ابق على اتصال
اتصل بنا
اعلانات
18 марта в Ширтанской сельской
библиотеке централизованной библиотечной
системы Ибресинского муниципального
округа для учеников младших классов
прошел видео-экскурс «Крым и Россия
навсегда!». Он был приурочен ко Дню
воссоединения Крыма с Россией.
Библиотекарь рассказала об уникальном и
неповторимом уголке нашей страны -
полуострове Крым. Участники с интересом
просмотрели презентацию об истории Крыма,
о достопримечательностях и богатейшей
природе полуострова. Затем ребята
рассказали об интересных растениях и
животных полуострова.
==
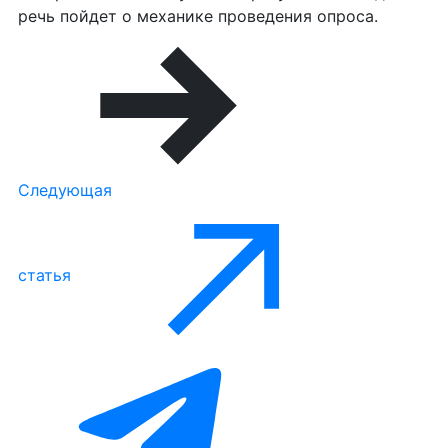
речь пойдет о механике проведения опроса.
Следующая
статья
* * *
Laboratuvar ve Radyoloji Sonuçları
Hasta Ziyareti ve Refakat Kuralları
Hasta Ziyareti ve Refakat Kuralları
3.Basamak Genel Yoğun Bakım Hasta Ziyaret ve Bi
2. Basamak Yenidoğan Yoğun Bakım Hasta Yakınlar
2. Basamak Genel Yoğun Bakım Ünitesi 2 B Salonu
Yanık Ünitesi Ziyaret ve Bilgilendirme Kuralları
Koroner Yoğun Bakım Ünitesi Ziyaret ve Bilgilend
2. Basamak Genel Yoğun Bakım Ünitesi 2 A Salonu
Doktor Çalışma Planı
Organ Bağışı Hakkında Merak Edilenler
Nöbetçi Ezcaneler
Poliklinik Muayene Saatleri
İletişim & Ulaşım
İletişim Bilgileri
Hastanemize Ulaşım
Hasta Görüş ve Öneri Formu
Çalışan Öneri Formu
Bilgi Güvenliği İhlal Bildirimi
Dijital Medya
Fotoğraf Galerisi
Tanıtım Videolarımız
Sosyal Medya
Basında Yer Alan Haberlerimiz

- **Exercise instructions**: Identify each line in the records above that contains the word "Genel", and copy it out in full.

- **Solution**:
3.Basamak Genel Yoğun Bakım Hasta Ziyaret ve Bi
2. Basamak Genel Yoğun Bakım Ünitesi 2 B Salonu
2. Basamak Genel Yoğun Bakım Ünitesi 2 A Salonu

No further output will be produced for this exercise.